その後は互いに店舗を抜け出し、煙草を口にした所で彼女はポケットを探り、数枚の札を手にしたのを眺めながら火を点け、吐き出す合間で直ぐに渡して来た。
「前も思ったけどさ、それ多くね?」
先程の様子を顧みれば、明らかに前回と同じ金額。
「木崎が言ってたから」
おそらく、これが仕事の始まりか終わる合図で、後者だと理解しても咄嗟に口走る。
「でも、今日は飯しか食ってねぇぞ」
けれど、彼女は手元を見ながら、此方へ一歩だけ近付く。
「じゃぁ、頭撫でて」
「お前、何言ってんの?」
躊躇いの無い相手に、悪態で互いの距離を促す。
「いいから早く」
敢え無く急かされ、彼女の頭へ手を伸ばし、静かに指先を這わせる。
それは、撫でると言うよりは、触れてるほうに近く、どちらなのか、自分でも分からないほど、天辺の先から根元まで震えた。

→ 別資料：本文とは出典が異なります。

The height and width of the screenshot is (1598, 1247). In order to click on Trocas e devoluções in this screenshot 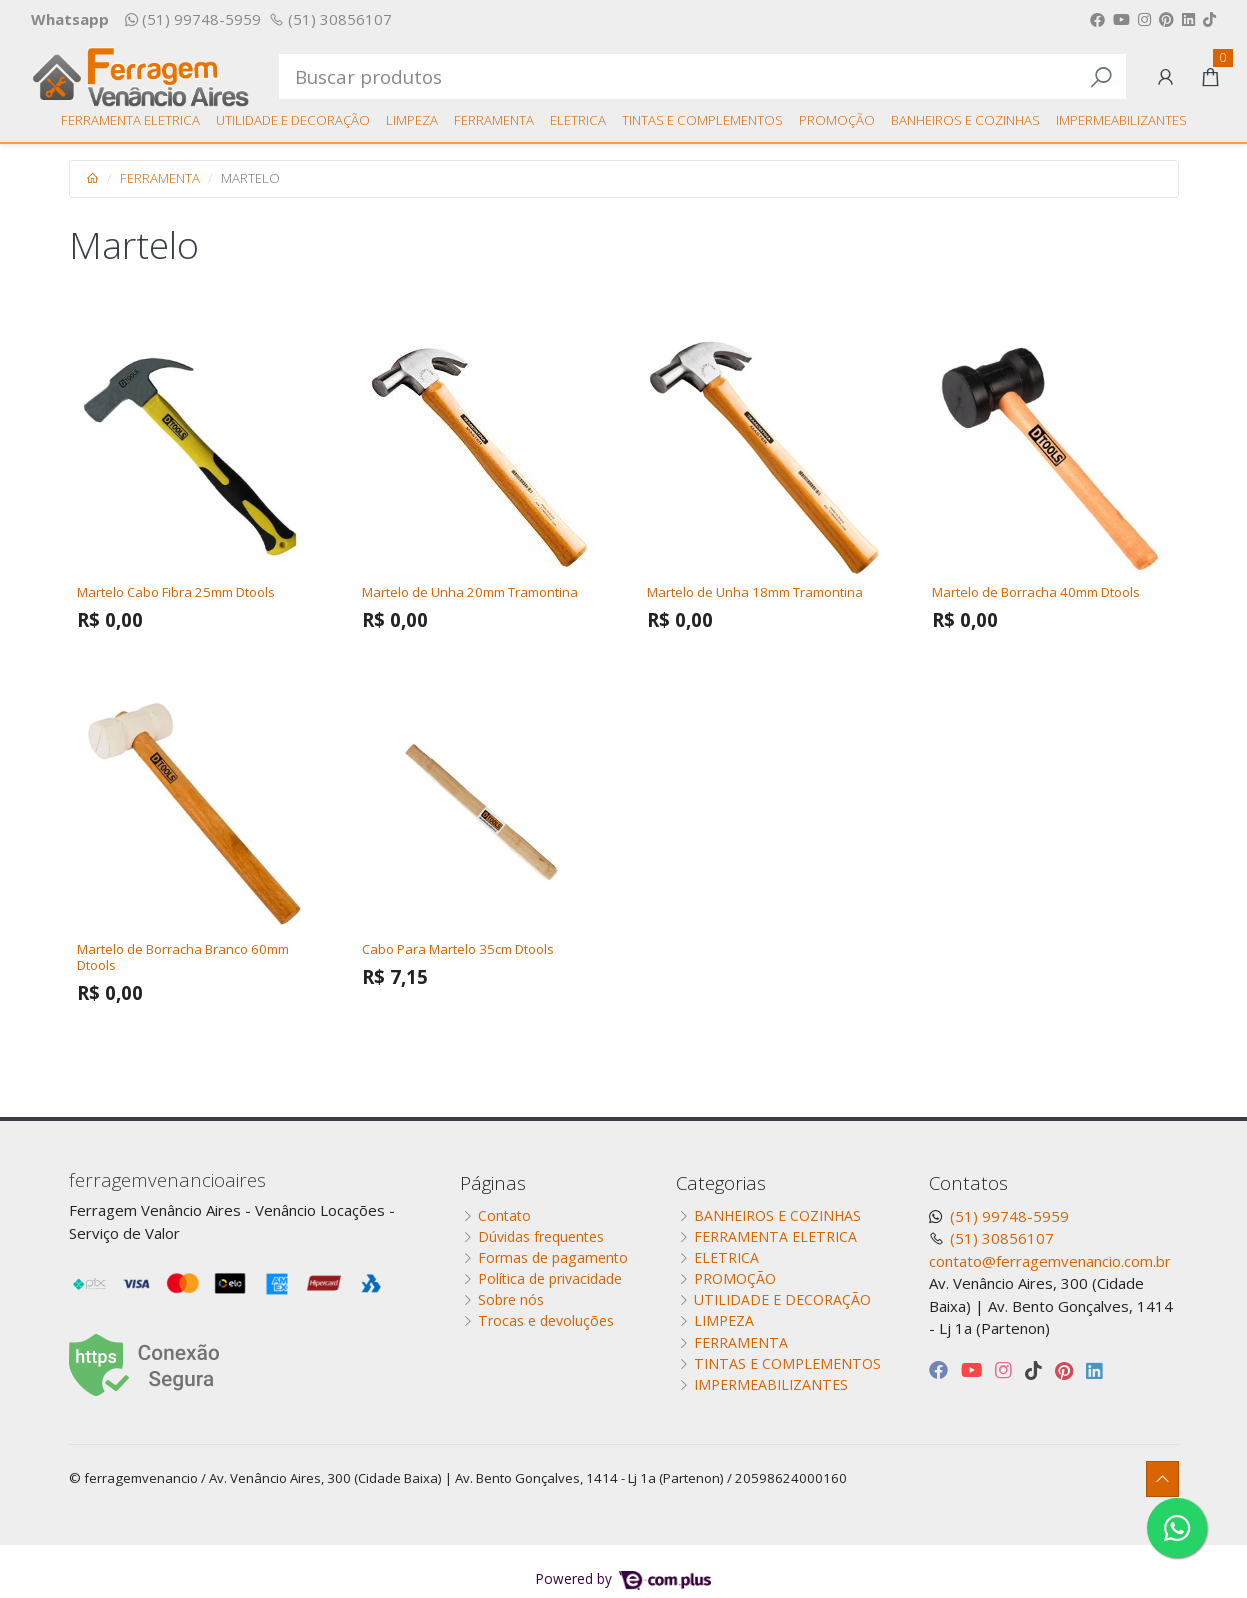, I will do `click(546, 1320)`.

けれど、彼女は目の前で、ゆっくりと瞬きを繰り返し、微かに口角を上げていた。
その顔を眺める合間に思考が鈍くなり、一息の区切りを吐いてから、再び手当ての件を断る。
「今日は貰えねぇよ……、それ」
「一緒に食事してくれたし、後は付加価値」
此方の事など一切気にも留めず、彼女は無理矢理にポケットへ詰め込む。